* Work to complete *
The result should be the lines from the one holding "Naziv proizvoda : KGK nitro razeđivač" to the final line of the records, retyped exactly.
***
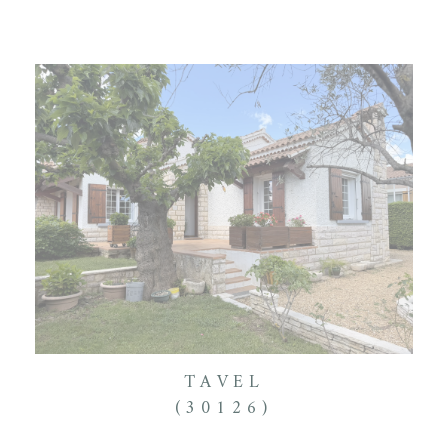
TAVEL
(30126)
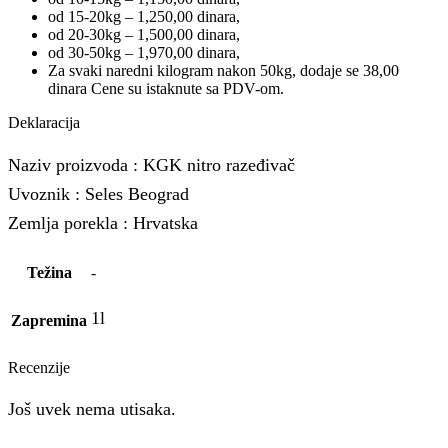
od 15-20kg – 1,250,00 dinara,
od 20-30kg – 1,500,00 dinara,
od 30-50kg – 1,970,00 dinara,
Za svaki naredni kilogram nakon 50kg, dodaje se 38,00
dinara Cene su istaknute sa PDV-om.
Deklaracija
Naziv proizvoda : KGK nitro razeđivač
Uvoznik : Seles Beograd
Zemlja porekla : Hrvatska
Težina
-
1l
Zapremina
Recenzije
Još uvek nema utisaka.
***
* Answer for the task *
Naziv proizvoda : KGK nitro razeđivač
Uvoznik : Seles Beograd
Zemlja porekla : Hrvatska
Težina
-
1l
Zapremina
Recenzije
Još uvek nema utisaka.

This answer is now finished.